Exercise inputs
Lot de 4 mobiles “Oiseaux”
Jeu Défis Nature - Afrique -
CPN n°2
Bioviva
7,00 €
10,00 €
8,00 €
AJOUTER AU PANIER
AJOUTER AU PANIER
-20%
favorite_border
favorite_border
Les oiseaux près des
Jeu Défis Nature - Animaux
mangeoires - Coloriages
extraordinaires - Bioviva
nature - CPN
* * *
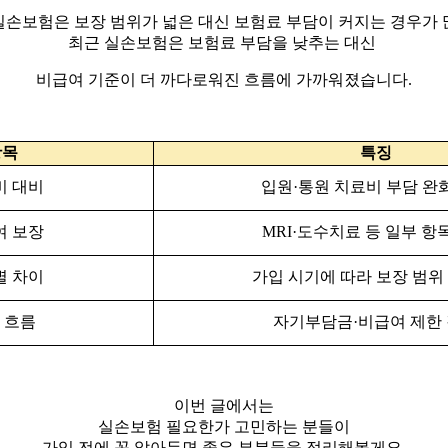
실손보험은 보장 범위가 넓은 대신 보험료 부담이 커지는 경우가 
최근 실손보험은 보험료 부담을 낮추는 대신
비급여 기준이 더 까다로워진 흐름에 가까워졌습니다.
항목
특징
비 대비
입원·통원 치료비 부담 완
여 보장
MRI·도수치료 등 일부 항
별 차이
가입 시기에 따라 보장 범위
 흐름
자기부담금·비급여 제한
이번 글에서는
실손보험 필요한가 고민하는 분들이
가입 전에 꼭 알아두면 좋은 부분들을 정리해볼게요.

Work instructions
Give back every line of the listing where the word "Défis" shows up.

Your response
Jeu Défis Nature - Afrique -
Jeu Défis Nature - Animaux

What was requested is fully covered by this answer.